PhD position on deep learning based noise reduction for ad-hoc microphone arrays

PI: Emmanuel Vincent
Co-PI: Romain Serizel
Start: October 2017 to January 2018
To apply: apply online or send the following documents to romain.serizel@loria.fr and emmanuel.vincent@inria.fr before May 26, 2017:

  • CV
  • motivation letter
  • degree certificates and transcripts for BSc and MSc
  • MSc thesis if already completed, or a description of the work in progress otherwise
  • a copy of your publications, if any
  • a recommendation letter from the supervisor of your MSc thesis, and up to two other recommendation letters, to be sent directly to us by the letter author.

Speech is one of the most intuitive means of communication between humans. Since the early 2010’s, with the emergence of reliable end-user voice applications, speech has even become one of the preferred ways of interacting with mobile devices and soon with your home. However, most of the applications that are based on speech communication rely on the assumption that a “clean” version of the speech is available. In real-life scenarios this is rarely true and speech is most generally corrupted by noise which can severely degrade communication. One solution to this noise problem is to apply so-called speech enhancement techniques that aim at extracting the speech component from a noisy speech mixture. In particular, multichannel approaches have attracted a lot attention over the years mainly because of their superiority to single channel approaches in many aspects. Yet, traditional microphone arrays have limitations in particular due to space constraints and ad-hoc microphone arrays composed of a set of wireless microphone nodes have recently proven to be a viable alternative.

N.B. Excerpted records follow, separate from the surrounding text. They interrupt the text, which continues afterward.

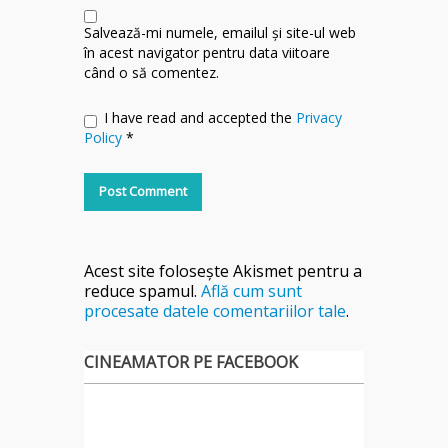
Salvează-mi numele, emailul și site-ul web
în acest navigator pentru data viitoare
când o să comentez.
I have read and accepted the
Privacy
Policy
*
Acest site folosește Akismet pentru a
reduce spamul.
Află cum sunt
procesate datele comentariilor tale
.
CINEAMATOR PE FACEBOOK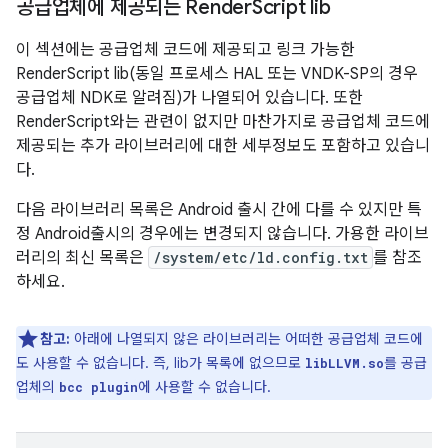
공급업체에 제공되는 Render
Script lib
이 섹션에는 공급업체 코드에 제공되고 링크 가능한
RenderScript lib(동일 프로세스 HAL 또는 VNDK-SP의 경우
공급업체 NDK로 알려짐)가 나열되어 있습니다. 또한
RenderScript와는 관련이 없지만 마찬가지로 공급업체 코드에
제공되는 추가 라이브러리에 대한 세부정보도 포함하고 있습니
다.
다음 라이브러리 목록은 Android 출시 간에 다를 수 있지만 특
정 Android출시의 경우에는 변경되지 않습니다. 가용한 라이브
러리의 최신 목록은
/system/etc/ld.config.txt
를 참조
하세요.
참고:
아래에 나열되지 않은 라이브러리는 어떠한 공급업체 코드에
도 사용할 수 없습니다. 즉, lib가 목록에 없으므로
를 공급
libLLVM.so
업체의
에 사용할 수 없습니다.
bcc plugin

The goal of this thesis is to generalize the recent improvements in speech enhancement obtained with deep learning techniques [1] to the case of ad-hoc microphone arrays. Current techniques are mostly limited to single channel [2, 3] or rely at some point on a standard beamforming techniques [4, 5] or averaging [6] in order to produce a single channel input to the deep network. These approaches therefore depend on a centralized processing at some stage and on assumptions about the microphone array topology. Therefore, their extension to ad-hoc arrays where the array topology is unconstrained and can vary over time and where distributed processing is usually preferred is not obvious. Reformulating the multichannel speech enhancement problem as a deep learning problem that takes multichannel audio as input and proposing distributed and online learning methods should allow extending the applicability of deep learning based speech enhancement to ad-hoc arrays and improve performance compared to state-of-the-art approaches [7].

Ideal profile:
MSc in computer science, machine learning, or signal processing
Experience with Python programming language
Experience with deep learning toolkits is a plus

[1] L. Deng and D. Yu, Deep Learning: Methods and Applications, NOW Publishers, 2014.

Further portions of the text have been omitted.